- Opening Delimiter -

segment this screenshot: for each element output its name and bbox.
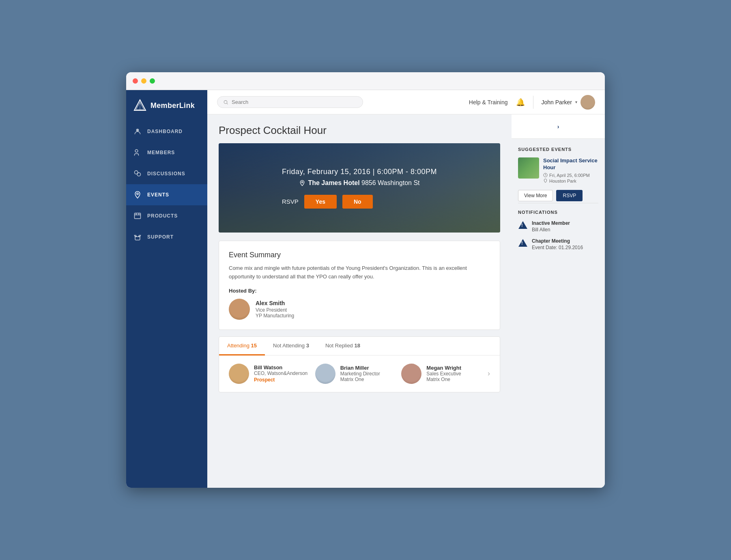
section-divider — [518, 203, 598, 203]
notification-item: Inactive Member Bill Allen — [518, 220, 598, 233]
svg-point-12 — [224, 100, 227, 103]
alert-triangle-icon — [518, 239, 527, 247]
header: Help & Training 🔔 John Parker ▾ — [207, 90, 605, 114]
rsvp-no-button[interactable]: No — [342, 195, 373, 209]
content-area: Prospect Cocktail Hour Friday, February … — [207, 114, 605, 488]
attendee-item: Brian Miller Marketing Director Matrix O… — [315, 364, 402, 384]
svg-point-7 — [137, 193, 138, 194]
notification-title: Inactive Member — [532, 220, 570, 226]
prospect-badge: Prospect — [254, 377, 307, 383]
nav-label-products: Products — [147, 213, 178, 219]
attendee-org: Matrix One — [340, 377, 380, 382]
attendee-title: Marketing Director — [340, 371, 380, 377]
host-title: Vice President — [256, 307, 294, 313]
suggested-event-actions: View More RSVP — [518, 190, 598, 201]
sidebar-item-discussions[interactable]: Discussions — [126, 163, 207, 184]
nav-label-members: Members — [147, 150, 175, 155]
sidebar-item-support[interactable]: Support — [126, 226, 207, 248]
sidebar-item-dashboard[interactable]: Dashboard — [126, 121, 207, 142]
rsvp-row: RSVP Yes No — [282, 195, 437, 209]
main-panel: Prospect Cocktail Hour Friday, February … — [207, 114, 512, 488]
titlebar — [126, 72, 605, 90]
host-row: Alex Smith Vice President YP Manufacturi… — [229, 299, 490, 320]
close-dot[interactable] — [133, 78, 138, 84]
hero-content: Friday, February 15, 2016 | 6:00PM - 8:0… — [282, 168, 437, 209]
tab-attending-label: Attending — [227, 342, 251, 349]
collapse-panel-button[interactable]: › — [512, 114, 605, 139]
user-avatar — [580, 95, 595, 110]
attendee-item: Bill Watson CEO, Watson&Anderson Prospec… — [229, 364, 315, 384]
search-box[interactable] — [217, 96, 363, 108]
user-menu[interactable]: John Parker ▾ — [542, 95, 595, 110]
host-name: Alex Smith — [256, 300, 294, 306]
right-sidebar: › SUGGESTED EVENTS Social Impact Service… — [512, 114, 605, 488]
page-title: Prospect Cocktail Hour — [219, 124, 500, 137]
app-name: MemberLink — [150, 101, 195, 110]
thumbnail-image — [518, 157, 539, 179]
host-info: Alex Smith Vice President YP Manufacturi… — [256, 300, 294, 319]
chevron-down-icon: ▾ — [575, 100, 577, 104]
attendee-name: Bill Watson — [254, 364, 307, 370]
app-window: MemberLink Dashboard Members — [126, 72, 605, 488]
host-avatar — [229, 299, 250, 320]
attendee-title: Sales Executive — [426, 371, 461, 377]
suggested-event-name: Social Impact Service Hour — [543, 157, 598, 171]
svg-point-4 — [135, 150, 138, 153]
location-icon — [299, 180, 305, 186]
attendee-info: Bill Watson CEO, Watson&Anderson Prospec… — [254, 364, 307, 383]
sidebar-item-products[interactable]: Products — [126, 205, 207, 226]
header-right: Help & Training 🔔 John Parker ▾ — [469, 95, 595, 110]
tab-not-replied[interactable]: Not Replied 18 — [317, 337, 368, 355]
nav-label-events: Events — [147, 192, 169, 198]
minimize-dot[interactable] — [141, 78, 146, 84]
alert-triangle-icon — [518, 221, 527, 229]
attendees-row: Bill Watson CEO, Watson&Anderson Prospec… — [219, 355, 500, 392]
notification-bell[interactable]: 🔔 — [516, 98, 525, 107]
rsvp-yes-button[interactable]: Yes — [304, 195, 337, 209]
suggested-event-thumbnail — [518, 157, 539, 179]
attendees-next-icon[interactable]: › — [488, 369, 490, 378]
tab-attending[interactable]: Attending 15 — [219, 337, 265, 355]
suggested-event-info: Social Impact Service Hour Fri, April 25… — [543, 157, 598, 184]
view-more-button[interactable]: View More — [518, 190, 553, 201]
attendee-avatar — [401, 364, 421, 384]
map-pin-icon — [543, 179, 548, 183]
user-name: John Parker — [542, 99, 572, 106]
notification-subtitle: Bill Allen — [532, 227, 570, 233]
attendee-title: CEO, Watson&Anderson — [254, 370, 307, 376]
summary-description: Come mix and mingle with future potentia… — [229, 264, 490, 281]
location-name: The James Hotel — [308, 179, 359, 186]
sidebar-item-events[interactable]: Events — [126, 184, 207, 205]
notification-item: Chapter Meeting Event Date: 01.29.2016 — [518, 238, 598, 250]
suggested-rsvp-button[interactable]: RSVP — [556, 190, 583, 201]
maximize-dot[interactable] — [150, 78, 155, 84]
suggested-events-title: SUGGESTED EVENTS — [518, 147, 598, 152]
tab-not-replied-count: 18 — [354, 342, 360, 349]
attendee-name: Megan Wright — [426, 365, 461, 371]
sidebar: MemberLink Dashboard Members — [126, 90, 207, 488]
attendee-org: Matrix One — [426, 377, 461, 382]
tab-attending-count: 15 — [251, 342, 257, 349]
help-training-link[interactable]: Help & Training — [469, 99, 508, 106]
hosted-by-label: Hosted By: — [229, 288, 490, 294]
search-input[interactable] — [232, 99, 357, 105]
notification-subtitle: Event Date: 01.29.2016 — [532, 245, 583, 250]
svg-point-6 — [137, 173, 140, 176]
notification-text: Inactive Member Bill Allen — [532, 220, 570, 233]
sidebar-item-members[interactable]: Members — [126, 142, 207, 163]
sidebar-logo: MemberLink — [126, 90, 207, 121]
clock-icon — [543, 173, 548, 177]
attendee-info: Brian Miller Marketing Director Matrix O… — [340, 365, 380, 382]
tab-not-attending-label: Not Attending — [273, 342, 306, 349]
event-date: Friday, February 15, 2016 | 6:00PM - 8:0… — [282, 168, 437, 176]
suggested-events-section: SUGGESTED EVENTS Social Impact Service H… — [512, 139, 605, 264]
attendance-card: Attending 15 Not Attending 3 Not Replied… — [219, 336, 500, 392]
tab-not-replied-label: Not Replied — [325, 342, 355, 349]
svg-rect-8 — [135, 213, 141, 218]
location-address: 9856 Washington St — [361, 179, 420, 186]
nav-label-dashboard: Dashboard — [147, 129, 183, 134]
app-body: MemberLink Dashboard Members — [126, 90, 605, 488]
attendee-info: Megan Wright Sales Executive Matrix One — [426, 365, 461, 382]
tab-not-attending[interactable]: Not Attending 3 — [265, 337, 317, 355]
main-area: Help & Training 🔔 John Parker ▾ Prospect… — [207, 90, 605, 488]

- Closing Delimiter -

◆ Task directions: Repeat the listing exactly; do not print any picture.

◆ Solution for this task:
segment this screenshot: for each element output its name and bbox.
section-divider — [518, 203, 598, 203]
notification-item: Inactive Member Bill Allen — [518, 220, 598, 233]
svg-point-12 — [224, 100, 227, 103]
alert-triangle-icon — [518, 239, 527, 247]
header: Help & Training 🔔 John Parker ▾ — [207, 90, 605, 114]
rsvp-no-button[interactable]: No — [342, 195, 373, 209]
content-area: Prospect Cocktail Hour Friday, February … — [207, 114, 605, 488]
attendee-item: Brian Miller Marketing Director Matrix O… — [315, 364, 402, 384]
svg-point-7 — [137, 193, 138, 194]
notification-title: Inactive Member — [532, 220, 570, 226]
prospect-badge: Prospect — [254, 377, 307, 383]
nav-label-products: Products — [147, 213, 178, 219]
attendee-org: Matrix One — [340, 377, 380, 382]
attendee-title: Marketing Director — [340, 371, 380, 377]
host-title: Vice President — [256, 307, 294, 313]
suggested-event-actions: View More RSVP — [518, 190, 598, 201]
sidebar-item-discussions[interactable]: Discussions — [126, 163, 207, 184]
nav-label-members: Members — [147, 150, 175, 155]
sidebar-item-support[interactable]: Support — [126, 226, 207, 248]
sidebar-item-dashboard[interactable]: Dashboard — [126, 121, 207, 142]
rsvp-row: RSVP Yes No — [282, 195, 437, 209]
main-panel: Prospect Cocktail Hour Friday, February … — [207, 114, 512, 488]
titlebar — [126, 72, 605, 90]
host-row: Alex Smith Vice President YP Manufacturi… — [229, 299, 490, 320]
close-dot[interactable] — [133, 78, 138, 84]
hero-content: Friday, February 15, 2016 | 6:00PM - 8:0… — [282, 168, 437, 209]
tab-attending-label: Attending — [227, 342, 251, 349]
collapse-panel-button[interactable]: › — [512, 114, 605, 139]
user-avatar — [580, 95, 595, 110]
attendee-item: Bill Watson CEO, Watson&Anderson Prospec… — [229, 364, 315, 384]
search-box[interactable] — [217, 96, 363, 108]
user-menu[interactable]: John Parker ▾ — [542, 95, 595, 110]
host-name: Alex Smith — [256, 300, 294, 306]
right-sidebar: › SUGGESTED EVENTS Social Impact Service… — [512, 114, 605, 488]
page-title: Prospect Cocktail Hour — [219, 124, 500, 137]
app-name: MemberLink — [150, 101, 195, 110]
thumbnail-image — [518, 157, 539, 179]
host-info: Alex Smith Vice President YP Manufacturi… — [256, 300, 294, 319]
chevron-down-icon: ▾ — [575, 100, 577, 104]
attendee-name: Bill Watson — [254, 364, 307, 370]
app-window: MemberLink Dashboard Members — [126, 72, 605, 488]
host-avatar — [229, 299, 250, 320]
attendee-title: Sales Executive — [426, 371, 461, 377]
suggested-event-name: Social Impact Service Hour — [543, 157, 598, 171]
svg-point-4 — [135, 150, 138, 153]
location-icon — [299, 180, 305, 186]
attendee-info: Bill Watson CEO, Watson&Anderson Prospec… — [254, 364, 307, 383]
sidebar-item-products[interactable]: Products — [126, 205, 207, 226]
header-right: Help & Training 🔔 John Parker ▾ — [469, 95, 595, 110]
tab-not-replied[interactable]: Not Replied 18 — [317, 337, 368, 355]
nav-label-events: Events — [147, 192, 169, 198]
minimize-dot[interactable] — [141, 78, 146, 84]
alert-triangle-icon — [518, 221, 527, 229]
attendees-row: Bill Watson CEO, Watson&Anderson Prospec… — [219, 355, 500, 392]
notification-bell[interactable]: 🔔 — [516, 98, 525, 107]
rsvp-yes-button[interactable]: Yes — [304, 195, 337, 209]
suggested-event-thumbnail — [518, 157, 539, 179]
attendees-next-icon[interactable]: › — [488, 369, 490, 378]
tab-attending[interactable]: Attending 15 — [219, 337, 265, 355]
suggested-event-info: Social Impact Service Hour Fri, April 25… — [543, 157, 598, 184]
view-more-button[interactable]: View More — [518, 190, 553, 201]
attendee-avatar — [401, 364, 421, 384]
map-pin-icon — [543, 179, 548, 183]
user-name: John Parker — [542, 99, 572, 106]
notification-subtitle: Bill Allen — [532, 227, 570, 233]
attendee-title: CEO, Watson&Anderson — [254, 370, 307, 376]
summary-description: Come mix and mingle with future potentia… — [229, 264, 490, 281]
location-name: The James Hotel — [308, 179, 359, 186]
sidebar-item-events[interactable]: Events — [126, 184, 207, 205]
notification-item: Chapter Meeting Event Date: 01.29.2016 — [518, 238, 598, 250]
suggested-rsvp-button[interactable]: RSVP — [556, 190, 583, 201]
maximize-dot[interactable] — [150, 78, 155, 84]
suggested-events-title: SUGGESTED EVENTS — [518, 147, 598, 152]
tab-not-replied-count: 18 — [354, 342, 360, 349]
attendee-name: Megan Wright — [426, 365, 461, 371]
sidebar: MemberLink Dashboard Members — [126, 90, 207, 488]
attendee-org: Matrix One — [426, 377, 461, 382]
tab-attending-count: 15 — [251, 342, 257, 349]
help-training-link[interactable]: Help & Training — [469, 99, 508, 106]
hosted-by-label: Hosted By: — [229, 288, 490, 294]
search-input[interactable] — [232, 99, 357, 105]
notification-subtitle: Event Date: 01.29.2016 — [532, 245, 583, 250]
svg-point-6 — [137, 173, 140, 176]
notification-text: Inactive Member Bill Allen — [532, 220, 570, 233]
sidebar-item-members[interactable]: Members — [126, 142, 207, 163]
sidebar-logo: MemberLink — [126, 90, 207, 121]
clock-icon — [543, 173, 548, 177]
attendee-info: Brian Miller Marketing Director Matrix O… — [340, 365, 380, 382]
tab-not-attending-label: Not Attending — [273, 342, 306, 349]
event-date: Friday, February 15, 2016 | 6:00PM - 8:0… — [282, 168, 437, 176]
suggested-events-section: SUGGESTED EVENTS Social Impact Service H… — [512, 139, 605, 264]
attendance-card: Attending 15 Not Attending 3 Not Replied… — [219, 336, 500, 392]
tab-not-replied-label: Not Replied — [325, 342, 355, 349]
svg-rect-8 — [135, 213, 141, 218]
location-address: 9856 Washington St — [361, 179, 420, 186]
nav-label-dashboard: Dashboard — [147, 129, 183, 134]
app-body: MemberLink Dashboard Members — [126, 90, 605, 488]
attendee-info: Megan Wright Sales Executive Matrix One — [426, 365, 461, 382]
tab-not-attending[interactable]: Not Attending 3 — [265, 337, 317, 355]
main-area: Help & Training 🔔 John Parker ▾ Prospect… — [207, 90, 605, 488]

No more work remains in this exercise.